### What the task asks
From the entries below, print exactly the span beginning with the line holding "Винт 7139763 для погрузчиков BOBCAT" and ending with the line holding "Volumen mensual aproximado", endpoints included, and skip any pictures.

### Given data
──────
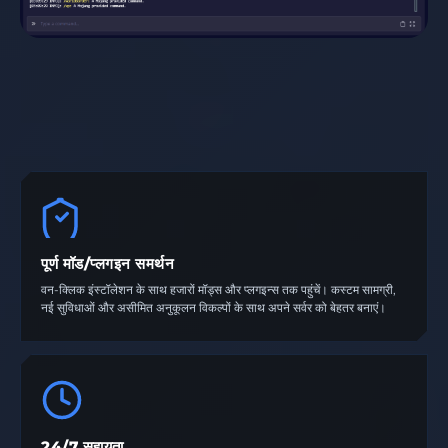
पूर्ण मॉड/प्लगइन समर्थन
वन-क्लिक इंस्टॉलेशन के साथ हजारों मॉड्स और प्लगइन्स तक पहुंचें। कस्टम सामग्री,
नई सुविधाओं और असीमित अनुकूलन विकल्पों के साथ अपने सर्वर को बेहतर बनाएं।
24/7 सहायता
──────
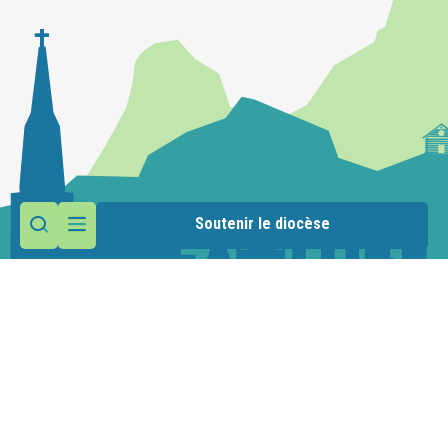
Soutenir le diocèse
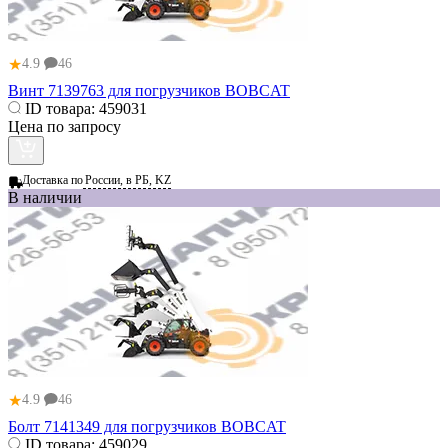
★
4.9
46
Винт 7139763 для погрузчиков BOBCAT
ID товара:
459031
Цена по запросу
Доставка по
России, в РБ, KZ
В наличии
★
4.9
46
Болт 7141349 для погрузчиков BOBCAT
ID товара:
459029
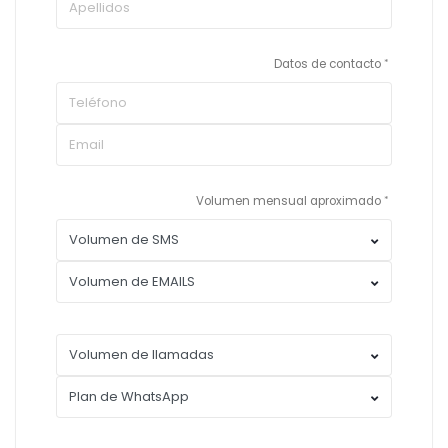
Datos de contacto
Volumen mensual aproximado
──────
### Answer for this exercise
Винт 7139763 для погрузчиков BOBCAT
ID товара:
459031
Цена по запросу
Доставка по
России, в РБ, KZ
В наличии
★
4.9
46
Болт 7141349 для погрузчиков BOBCAT
ID товара:
459029
Datos de contacto
Volumen mensual aproximado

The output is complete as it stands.